▶ _Collected data_
══════

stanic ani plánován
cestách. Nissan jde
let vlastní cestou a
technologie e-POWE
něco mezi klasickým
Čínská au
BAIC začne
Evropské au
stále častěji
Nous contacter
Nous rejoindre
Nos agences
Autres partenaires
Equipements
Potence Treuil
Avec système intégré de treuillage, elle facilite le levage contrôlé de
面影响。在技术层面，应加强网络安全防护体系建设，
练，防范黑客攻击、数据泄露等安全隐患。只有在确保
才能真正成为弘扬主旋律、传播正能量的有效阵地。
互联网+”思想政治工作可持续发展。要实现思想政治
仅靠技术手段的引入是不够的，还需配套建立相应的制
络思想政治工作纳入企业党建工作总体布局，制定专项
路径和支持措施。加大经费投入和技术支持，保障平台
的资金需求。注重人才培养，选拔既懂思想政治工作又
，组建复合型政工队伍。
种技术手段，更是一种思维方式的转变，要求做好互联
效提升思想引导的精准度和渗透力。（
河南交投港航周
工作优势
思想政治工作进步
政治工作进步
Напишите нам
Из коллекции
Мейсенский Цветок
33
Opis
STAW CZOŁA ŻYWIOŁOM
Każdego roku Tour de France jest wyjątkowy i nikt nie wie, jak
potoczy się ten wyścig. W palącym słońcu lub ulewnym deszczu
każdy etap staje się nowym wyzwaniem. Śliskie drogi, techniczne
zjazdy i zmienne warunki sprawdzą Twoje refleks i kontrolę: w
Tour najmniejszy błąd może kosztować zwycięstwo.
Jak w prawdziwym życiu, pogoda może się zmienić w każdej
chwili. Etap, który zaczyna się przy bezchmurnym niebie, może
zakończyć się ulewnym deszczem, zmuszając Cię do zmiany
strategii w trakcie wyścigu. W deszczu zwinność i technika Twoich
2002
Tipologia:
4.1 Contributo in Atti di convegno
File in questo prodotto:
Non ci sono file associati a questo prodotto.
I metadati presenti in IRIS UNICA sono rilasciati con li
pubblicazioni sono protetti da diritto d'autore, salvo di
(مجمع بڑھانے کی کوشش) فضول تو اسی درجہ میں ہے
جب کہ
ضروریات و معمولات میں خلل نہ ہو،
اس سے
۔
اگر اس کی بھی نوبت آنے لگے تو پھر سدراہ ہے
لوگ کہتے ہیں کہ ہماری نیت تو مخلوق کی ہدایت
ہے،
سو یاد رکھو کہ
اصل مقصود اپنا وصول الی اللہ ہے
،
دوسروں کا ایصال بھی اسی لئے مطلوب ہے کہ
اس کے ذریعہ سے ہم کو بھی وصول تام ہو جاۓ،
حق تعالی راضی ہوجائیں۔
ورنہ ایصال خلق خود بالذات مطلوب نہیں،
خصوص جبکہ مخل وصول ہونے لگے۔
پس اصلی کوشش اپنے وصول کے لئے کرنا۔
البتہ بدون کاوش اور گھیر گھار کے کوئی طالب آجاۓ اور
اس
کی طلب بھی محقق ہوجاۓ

══════

Your task is to collect every line above that contains the word "sono".

▶ _Written response_
Non ci sono file associati a questo prodotto.
I metadati presenti in IRIS UNICA sono rilasciati con li
pubblicazioni sono protetti da diritto d'autore, salvo di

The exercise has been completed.